Output every entry below word for word, without its pictures.

### Material for this task

• • •

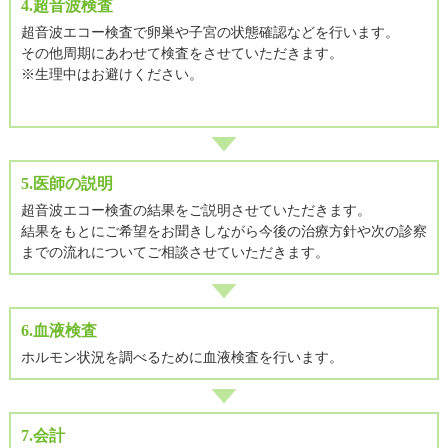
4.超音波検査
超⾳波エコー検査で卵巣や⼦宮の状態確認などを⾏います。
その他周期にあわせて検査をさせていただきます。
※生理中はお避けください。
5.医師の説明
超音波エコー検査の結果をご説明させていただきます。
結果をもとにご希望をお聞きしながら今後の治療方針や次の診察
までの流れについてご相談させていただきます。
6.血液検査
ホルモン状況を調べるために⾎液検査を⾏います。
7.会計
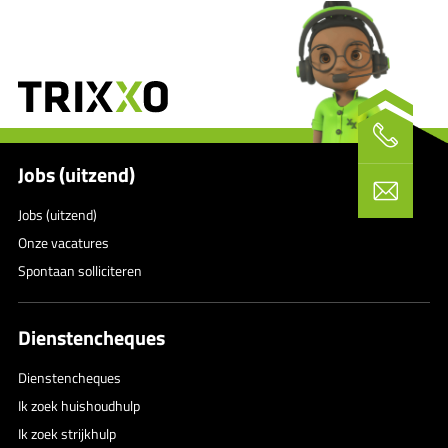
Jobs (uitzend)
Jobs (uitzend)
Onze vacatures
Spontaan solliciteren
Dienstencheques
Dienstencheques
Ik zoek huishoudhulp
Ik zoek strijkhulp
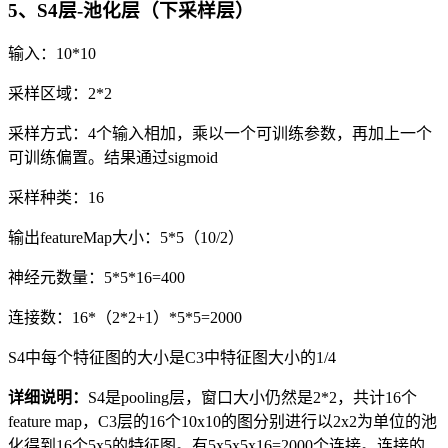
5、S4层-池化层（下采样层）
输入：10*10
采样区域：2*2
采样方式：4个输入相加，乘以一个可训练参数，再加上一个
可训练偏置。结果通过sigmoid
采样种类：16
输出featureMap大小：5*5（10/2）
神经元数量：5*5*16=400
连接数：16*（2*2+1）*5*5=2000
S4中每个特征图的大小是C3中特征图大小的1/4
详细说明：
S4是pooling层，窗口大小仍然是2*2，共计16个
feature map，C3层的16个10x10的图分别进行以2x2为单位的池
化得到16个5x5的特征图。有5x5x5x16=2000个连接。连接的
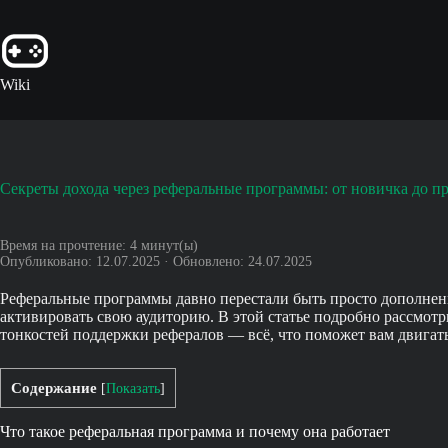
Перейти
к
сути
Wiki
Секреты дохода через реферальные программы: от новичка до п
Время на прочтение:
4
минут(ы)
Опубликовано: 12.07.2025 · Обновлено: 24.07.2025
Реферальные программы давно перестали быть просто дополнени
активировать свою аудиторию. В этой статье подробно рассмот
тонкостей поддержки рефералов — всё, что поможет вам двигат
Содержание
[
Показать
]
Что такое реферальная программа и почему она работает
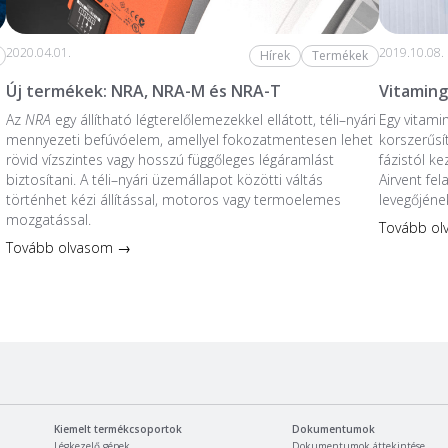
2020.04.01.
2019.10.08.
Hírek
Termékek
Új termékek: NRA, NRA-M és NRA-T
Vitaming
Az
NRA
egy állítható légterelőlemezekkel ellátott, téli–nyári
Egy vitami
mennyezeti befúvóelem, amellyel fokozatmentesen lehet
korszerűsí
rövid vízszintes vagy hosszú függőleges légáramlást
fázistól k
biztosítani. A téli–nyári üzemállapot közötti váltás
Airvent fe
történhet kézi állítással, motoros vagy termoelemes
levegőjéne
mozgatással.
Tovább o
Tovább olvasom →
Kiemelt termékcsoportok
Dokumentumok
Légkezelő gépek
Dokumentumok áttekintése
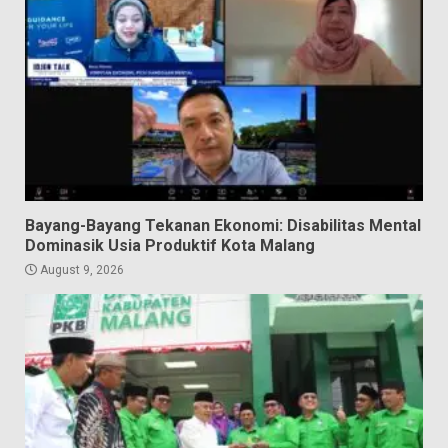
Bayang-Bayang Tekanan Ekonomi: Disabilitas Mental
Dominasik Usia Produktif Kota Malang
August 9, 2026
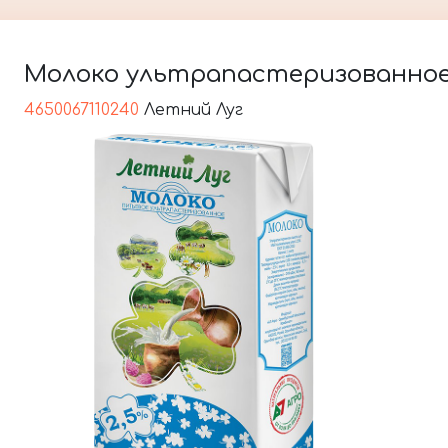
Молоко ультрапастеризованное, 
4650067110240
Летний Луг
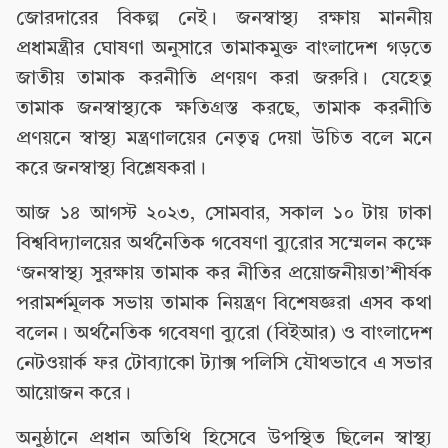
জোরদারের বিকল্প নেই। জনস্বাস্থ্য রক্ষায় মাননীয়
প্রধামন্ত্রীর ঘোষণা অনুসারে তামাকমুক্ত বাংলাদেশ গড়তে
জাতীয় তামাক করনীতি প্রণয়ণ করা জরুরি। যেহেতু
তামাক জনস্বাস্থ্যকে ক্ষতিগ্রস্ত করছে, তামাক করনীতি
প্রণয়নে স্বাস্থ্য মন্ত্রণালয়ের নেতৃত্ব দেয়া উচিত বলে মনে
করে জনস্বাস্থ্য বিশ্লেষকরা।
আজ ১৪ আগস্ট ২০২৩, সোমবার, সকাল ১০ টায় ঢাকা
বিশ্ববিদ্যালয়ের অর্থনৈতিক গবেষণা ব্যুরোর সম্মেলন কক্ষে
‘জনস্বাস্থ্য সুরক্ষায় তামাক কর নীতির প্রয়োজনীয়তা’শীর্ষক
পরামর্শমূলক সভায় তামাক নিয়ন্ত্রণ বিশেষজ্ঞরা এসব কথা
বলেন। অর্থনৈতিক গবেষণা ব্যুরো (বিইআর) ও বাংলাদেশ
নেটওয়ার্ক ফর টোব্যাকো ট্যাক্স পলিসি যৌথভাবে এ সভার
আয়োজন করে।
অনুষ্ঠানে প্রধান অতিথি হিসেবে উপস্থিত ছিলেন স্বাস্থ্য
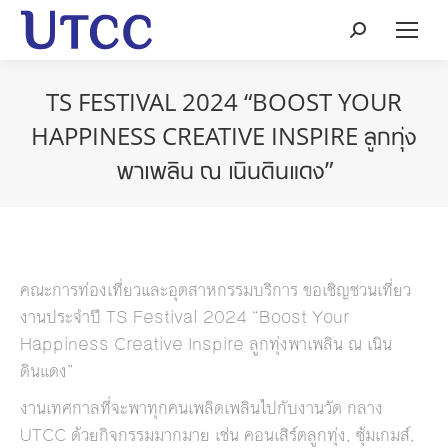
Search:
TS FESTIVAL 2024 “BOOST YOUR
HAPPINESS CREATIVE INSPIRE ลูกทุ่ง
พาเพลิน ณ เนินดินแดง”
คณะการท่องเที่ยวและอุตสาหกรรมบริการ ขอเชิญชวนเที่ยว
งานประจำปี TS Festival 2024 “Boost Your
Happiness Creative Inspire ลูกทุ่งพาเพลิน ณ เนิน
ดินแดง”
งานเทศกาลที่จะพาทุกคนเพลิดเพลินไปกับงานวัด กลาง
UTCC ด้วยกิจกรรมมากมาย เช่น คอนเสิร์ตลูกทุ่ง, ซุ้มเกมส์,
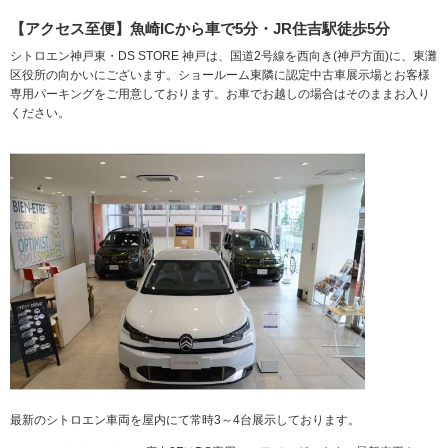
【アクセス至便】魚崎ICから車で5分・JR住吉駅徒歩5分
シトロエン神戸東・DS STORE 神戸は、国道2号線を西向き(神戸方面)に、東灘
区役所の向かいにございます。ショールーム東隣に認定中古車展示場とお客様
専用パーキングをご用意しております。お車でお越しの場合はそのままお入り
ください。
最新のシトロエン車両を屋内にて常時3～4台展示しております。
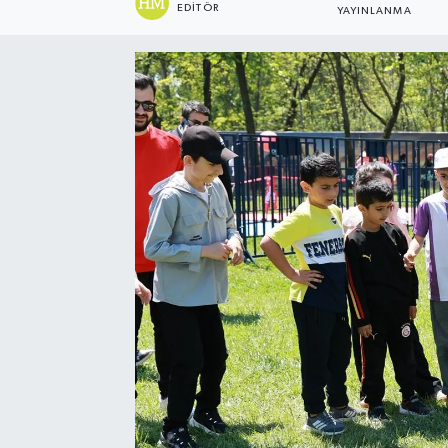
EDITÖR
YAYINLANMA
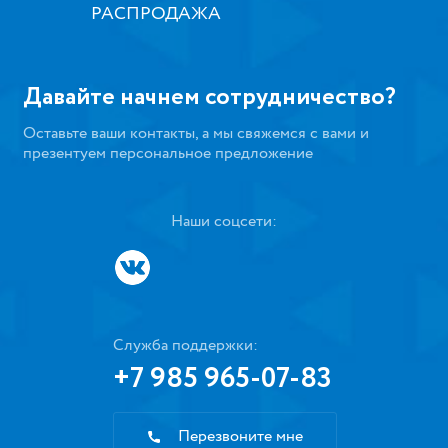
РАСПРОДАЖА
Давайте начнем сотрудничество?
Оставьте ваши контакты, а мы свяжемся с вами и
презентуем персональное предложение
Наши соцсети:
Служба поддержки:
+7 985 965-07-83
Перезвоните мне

• • •

### Finished exercise
4.超音波検査
超⾳波エコー検査で卵巣や⼦宮の状態確認などを⾏います。
その他周期にあわせて検査をさせていただきます。
※生理中はお避けください。
5.医師の説明
超音波エコー検査の結果をご説明させていただきます。
結果をもとにご希望をお聞きしながら今後の治療方針や次の診察
までの流れについてご相談させていただきます。
6.血液検査
ホルモン状況を調べるために⾎液検査を⾏います。
7.会計
Jobs (uitzend)
Jobs (uitzend)
Onze vacatures
Spontaan solliciteren
Dienstencheques
Dienstencheques
Ik zoek huishoudhulp
Ik zoek strijkhulp
5、S4层-池化层（下采样层）
输入：10*10
采样区域：2*2
采样方式：4个输入相加，乘以一个可训练参数，再加上一个
可训练偏置。结果通过sigmoid
采样种类：16
输出featureMap大小：5*5（10/2）
神经元数量：5*5*16=400
连接数：16*（2*2+1）*5*5=2000
S4中每个特征图的大小是C3中特征图大小的1/4
详细说明：
S4是pooling层，窗口大小仍然是2*2，共计16个
feature map，C3层的16个10x10的图分别进行以2x2为单位的池
化得到16个5x5的特征图。有5x5x5x16=2000个连接。连接的
Перейти
к
сути
Wiki
Секреты дохода через реферальные программы: от новичка до п
Время на прочтение:
4
минут(ы)
Опубликовано: 12.07.2025 · Обновлено: 24.07.2025
Реферальные программы давно перестали быть просто дополнени
активировать свою аудиторию. В этой статье подробно рассмот
тонкостей поддержки рефералов — всё, что поможет вам двигат
Содержание
[
Показать
]
Что такое реферальная программа и почему она работает
2020.04.01.
2019.10.08.
Hírek
Termékek
Új termékek: NRA, NRA-M és NRA-T
Vitaming
Az
NRA
egy állítható légterelőlemezekkel ellátott, téli–nyári
Egy vitami
mennyezeti befúvóelem, amellyel fokozatmentesen lehet
korszerűsí
rövid vízszintes vagy hosszú függőleges légáramlást
fázistól k
biztosítani. A téli–nyári üzemállapot közötti váltás
Airvent fe
történhet kézi állítással, motoros vagy termoelemes
levegőjéne
mozgatással.
Tovább o
Tovább olvasom →
Kiemelt termékcsoportok
Dokumentumok
Légkezelő gépek
Dokumentumok áttekintése
Bayang-Bayang Tekanan Ekonomi: Disabilitas Mental
Dominasik Usia Produktif Kota Malang
August 9, 2026
Молоко ультрапастеризованное, 
4650067110240
Летний Луг
জোরদারের বিকল্প নেই। জনস্বাস্থ্য রক্ষায় মাননীয়
প্রধামন্ত্রীর ঘোষণা অনুসারে তামাকমুক্ত বাংলাদেশ গড়তে
জাতীয় তামাক করনীতি প্রণয়ণ করা জরুরি। যেহেতু
তামাক জনস্বাস্থ্যকে ক্ষতিগ্রস্ত করছে, তামাক করনীতি
প্রণয়নে স্বাস্থ্য মন্ত্রণালয়ের নেতৃত্ব দেয়া উচিত বলে মনে
করে জনস্বাস্থ্য বিশ্লেষকরা।
আজ ১৪ আগস্ট ২০২৩, সোমবার, সকাল ১০ টায় ঢাকা
বিশ্ববিদ্যালয়ের অর্থনৈতিক গবেষণা ব্যুরোর সম্মেলন কক্ষে
‘জনস্বাস্থ্য সুরক্ষায় তামাক কর নীতির প্রয়োজনীয়তা’শীর্ষক
পরামর্শমূলক সভায় তামাক নিয়ন্ত্রণ বিশেষজ্ঞরা এসব কথা
বলেন। অর্থনৈতিক গবেষণা ব্যুরো (বিইআর) ও বাংলাদেশ
নেটওয়ার্ক ফর টোব্যাকো ট্যাক্স পলিসি যৌথভাবে এ সভার
আয়োজন করে।
অনুষ্ঠানে প্রধান অতিথি হিসেবে উপস্থিত ছিলেন স্বাস্থ্য
Search:
TS FESTIVAL 2024 “BOOST YOUR
HAPPINESS CREATIVE INSPIRE ลูกทุ่ง
พาเพลิน ณ เนินดินแดง”
คณะการท่องเที่ยวและอุตสาหกรรมบริการ ขอเชิญชวนเที่ยว
งานประจำปี TS Festival 2024 “Boost Your
Happiness Creative Inspire ลูกทุ่งพาเพลิน ณ เนิน
ดินแดง”
งานเทศกาลที่จะพาทุกคนเพลิดเพลินไปกับงานวัด กลาง
UTCC ด้วยกิจกรรมมากมาย เช่น คอนเสิร์ตลูกทุ่ง, ซุ้มเกมส์,
【アクセス至便】魚崎ICから車で5分・JR住吉駅徒歩5分
シトロエン神戸東・DS STORE 神戸は、国道2号線を西向き(神戸方面)に、東灘
区役所の向かいにございます。ショールーム東隣に認定中古車展示場とお客様
専用パーキングをご用意しております。お車でお越しの場合はそのままお入り
ください。
最新のシトロエン車両を屋内にて常時3～4台展示しております。
EDITÖR
YAYINLANMA
РАСПРОДАЖА
Давайте начнем сотрудничество?
Оставьте ваши контакты, а мы свяжемся с вами и
презентуем персональное предложение
Наши соцсети:
Служба поддержки:
+7 985 965-07-83
Перезвоните мне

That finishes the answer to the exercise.